Retired spy George Smiley is contacted by a wartime colleague, Ailsa Brimley, who now edits a small Christian magazine. She tells Smiley that she has received a letter from a reader, Stella Rode, claiming that her husband is plotting to kill her. The woman's husband is a teacher at a public school in the town of Carne. It so happens that Terence Fielding, brother of a classics professor who was one of Smiley's close associates in British intelligence during the war, is a house master at the school. However, before Smiley can intercede, Stella Rode is murdered. Feeling obliged to Brimley and guilty over the woman's death, Smiley travels to Carne to investigate.
Smiley's estranged wife, Ann, lived in Carne as a child, and upon his arrival, he becomes the subject of snide gossip. He also is witness to an invidious class division between 'town and gown' which is superimposed upon a religious division between adherents of the Church of England and Nonconformists. As the wife of a public school teacher, and as a nonconformist, Stella Rode occupied a low rank in the local social hierarchy, especially in the estimation of Carne's upper crust.

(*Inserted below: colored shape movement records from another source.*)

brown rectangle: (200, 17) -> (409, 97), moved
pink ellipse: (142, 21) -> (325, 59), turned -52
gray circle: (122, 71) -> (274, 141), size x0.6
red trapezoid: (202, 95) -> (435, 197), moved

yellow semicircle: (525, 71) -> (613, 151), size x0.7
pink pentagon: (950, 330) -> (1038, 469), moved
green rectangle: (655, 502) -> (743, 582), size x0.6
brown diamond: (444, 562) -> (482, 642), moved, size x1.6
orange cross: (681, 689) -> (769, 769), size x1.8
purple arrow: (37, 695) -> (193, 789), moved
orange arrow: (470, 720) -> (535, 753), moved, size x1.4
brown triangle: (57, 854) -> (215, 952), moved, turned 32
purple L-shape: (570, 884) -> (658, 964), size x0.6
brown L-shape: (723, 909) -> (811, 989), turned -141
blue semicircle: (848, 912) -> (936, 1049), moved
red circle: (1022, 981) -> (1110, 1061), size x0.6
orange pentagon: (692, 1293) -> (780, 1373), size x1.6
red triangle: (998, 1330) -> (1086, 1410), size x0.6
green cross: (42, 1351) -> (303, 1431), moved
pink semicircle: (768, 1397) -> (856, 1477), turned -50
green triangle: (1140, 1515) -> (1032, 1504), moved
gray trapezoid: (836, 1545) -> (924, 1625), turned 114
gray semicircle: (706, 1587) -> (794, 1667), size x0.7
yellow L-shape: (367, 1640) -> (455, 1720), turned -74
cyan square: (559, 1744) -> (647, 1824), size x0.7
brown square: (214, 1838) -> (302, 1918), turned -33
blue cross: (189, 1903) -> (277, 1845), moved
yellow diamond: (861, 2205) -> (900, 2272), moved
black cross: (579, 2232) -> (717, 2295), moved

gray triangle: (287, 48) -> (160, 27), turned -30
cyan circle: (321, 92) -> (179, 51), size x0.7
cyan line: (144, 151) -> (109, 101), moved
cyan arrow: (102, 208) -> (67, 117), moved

The town police focus on a homeless madwoman as the murderer, but both Smiley and the investigating officer believe her to be innocent. Brimley discovers the murderer's hidden blood-stained clothes, while in the meantime a boy in Fielding's house becomes the second murder victim. Stanley Rode admits to Smiley that, behind her apparent piety and ostentatious good works, his murdered wife was a pathological liar and schemer who would emotionally abuse him and viciously beat her own dog. Digging deeper, Smiley learns that Stella habitually humiliated, blackmailed and otherwise terrorised those around her, using both her mask of civility and a fear of reprisals to escape suspicion or retribution for her behaviour.
Smiley follows the clues to identify the real murderer, Terence Fielding, whom Stella Rode had been blackmailing over a wartime homosexuality conviction. The conviction was known to school authorities, who took advantage of the situation to themselves blackmail Fielding into remaining in his position at a significantly lower salary than his peers. The murdered boy had inadvertently made a discovery that would derail Fielding's attempt to implicate Stanley Rode and that would draw suspicion on Fielding himself instead. Incidentally, the boy was never aware of the significance of what he had seen before falling victim himself.
Fielding ultimately fails to frame Stanley Rode for the murders. Having admitted his guilt, Fielding is arrested.